The multibillion-dollar hub project, decades in the planning, is Hong Kong’s bid to firmly establish itself as a global cultural destination. But ballooning budgets, construction delays and management turnover have hobbled progress, while a rapidly shifting political landscape has pushed curators into defending artworks from accusations they offend the nation.

A picture of Kitty Fung. Photo: Hong Kong Institute of Certified Public Accountants


In July, Jeremy Stowe, the authority’s chief project officer and head of construction, left his position after going on administrative leave in May, soon after law enforcement officers visited his office.

When asked whether his departure was related to any inquiry, the authority issued a statement saying: “The West Kowloon Cultural District Authority is fully committed to the principles of honesty, integrity and fair play in discharging its duties and functions. The authority will not comment on individual staff matters.”

The hub was given an initial government grant of HK$21.6 billion (US$2.8 billion), although some have said the final figure could take the total investment past HK$70 billion. Once completed, the project’s 40 acres of prime harbourfront land will house more than a dozen buildings and attractions, but so far the only major facilities opened are Freespace, Art Park, a temporary nursery park, M+ Pavilion and the Xiqu Centre devoted to traditional Chinese theatre.

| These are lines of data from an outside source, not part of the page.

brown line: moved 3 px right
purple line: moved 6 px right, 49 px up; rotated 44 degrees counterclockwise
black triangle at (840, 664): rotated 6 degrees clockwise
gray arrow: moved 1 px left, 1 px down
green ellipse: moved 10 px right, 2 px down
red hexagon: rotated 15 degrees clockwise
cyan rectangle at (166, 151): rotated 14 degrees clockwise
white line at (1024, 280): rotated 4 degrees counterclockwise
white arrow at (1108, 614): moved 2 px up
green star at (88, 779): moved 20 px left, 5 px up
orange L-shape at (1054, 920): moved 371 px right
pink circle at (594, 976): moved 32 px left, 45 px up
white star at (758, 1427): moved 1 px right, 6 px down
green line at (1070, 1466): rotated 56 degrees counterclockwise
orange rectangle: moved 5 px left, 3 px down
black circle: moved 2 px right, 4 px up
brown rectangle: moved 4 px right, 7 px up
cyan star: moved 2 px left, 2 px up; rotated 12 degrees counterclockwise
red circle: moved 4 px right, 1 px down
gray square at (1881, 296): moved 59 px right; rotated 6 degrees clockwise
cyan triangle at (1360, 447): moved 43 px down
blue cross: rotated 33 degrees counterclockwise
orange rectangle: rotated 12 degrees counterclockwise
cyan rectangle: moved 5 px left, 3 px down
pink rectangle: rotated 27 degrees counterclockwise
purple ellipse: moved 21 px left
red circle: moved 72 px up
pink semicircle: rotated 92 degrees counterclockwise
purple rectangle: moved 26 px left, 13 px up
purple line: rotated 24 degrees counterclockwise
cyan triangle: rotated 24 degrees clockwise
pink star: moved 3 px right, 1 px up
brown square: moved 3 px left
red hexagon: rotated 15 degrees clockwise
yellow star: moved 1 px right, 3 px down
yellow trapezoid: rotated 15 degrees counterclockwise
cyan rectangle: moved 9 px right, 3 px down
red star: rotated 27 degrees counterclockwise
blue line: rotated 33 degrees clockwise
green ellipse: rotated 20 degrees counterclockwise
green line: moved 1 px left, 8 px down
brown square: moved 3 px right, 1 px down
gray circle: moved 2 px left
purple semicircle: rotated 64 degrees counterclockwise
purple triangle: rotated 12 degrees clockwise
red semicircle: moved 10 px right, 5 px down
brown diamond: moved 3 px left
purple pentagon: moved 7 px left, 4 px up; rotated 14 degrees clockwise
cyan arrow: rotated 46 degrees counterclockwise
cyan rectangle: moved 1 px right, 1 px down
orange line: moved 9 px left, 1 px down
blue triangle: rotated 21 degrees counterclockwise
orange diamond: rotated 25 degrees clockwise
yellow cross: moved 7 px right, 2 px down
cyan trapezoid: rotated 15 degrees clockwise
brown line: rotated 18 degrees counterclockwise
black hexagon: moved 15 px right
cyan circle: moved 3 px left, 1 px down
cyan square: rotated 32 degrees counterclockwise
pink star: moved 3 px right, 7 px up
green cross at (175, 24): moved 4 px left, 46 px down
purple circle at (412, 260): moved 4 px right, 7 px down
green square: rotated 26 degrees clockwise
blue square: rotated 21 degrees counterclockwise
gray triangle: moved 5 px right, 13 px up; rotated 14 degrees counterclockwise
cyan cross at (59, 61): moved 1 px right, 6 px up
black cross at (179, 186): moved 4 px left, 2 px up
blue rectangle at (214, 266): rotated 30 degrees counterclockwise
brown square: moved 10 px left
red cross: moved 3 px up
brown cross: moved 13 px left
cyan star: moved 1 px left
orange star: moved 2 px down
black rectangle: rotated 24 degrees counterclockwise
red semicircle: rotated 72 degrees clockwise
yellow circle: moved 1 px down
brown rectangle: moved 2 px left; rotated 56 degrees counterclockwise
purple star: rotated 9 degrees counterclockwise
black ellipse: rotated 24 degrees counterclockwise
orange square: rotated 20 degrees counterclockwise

The years of delays and overspends culminated in the sacking of Hsin Chong Construction as the main contractor in 2018. The authority established a new company, Blue Poles Limited, to take over, but subcontractors at the M+ museum have recently told the Post that bills dating to 2019 have yet to be paid as a complicated auditing procedure is under way.

When asked earlier in the year about the total cost of the museum, Stowe said the final bill would be presented to the Legislative Council in its current session.


The opening of M+ comes as the arts are being scrutinised for infringing the new national security law. Conservative voices objecting to the display of images containing nudity or portraying homosexuality are also becoming more strident.

In March, pro-establishment lawmakers including Eunice Yung Hoi-yan said certain works in the collection, such as ones by dissident artist Ai Weiwei, “spread hatred” towards China.

One piece they wanted to remove was his Study of Perspective – Tian’anmen (1997), a photograph showing the artist’s upturned middle finger aimed squarely at the Gate of Heavenly Peace in the Chinese capital.

So far, the museum has stood its ground, although the degree of curatorial independence will be dependent on future directors of the museum.

The role is currently filled by Suhanya Raffel, but her contract expires in November and the authority will not comment on whether it will be extended or if her departure will affect the opening of M+ later this year.

All eyes are now on Betty Fung Ching Suk-yee, who will take over as CEO on October 15, after Duncan Pescod was ousted last year, nine months before his term was due to expire. He said he was being forced out but did not offer any explanation.

Pro-Beijing lawmaker Edward Lau Kwok-fan, who chairs Legco’s joint subcommittee monitoring the implementation of the district project, dismissed concerns over the vacancies in management.

The authority was a large organisation and its work would not be disrupted just because a few people left, he argued.

“The incoming CEO Betty Fung Ching Suk-yee was familiar with the district work because of her previous role in the Home Affairs Bureau. She would not be paralysed by the departure,” he said.

Tourism lawmaker Yiu Si-wing, who also sits on the subcommittee, acknowledged the budget overruns and project delays.

“Obviously, with Betty Fung being brought in as CEO, finance and construction oversight needs to be improved and tightened,” he said.

“This needs to be done and since it is being paid for by taxpayers. We really want to see [the authority’s projects] coming on stream. Otherwise, we will not see returns on investment for a long time.”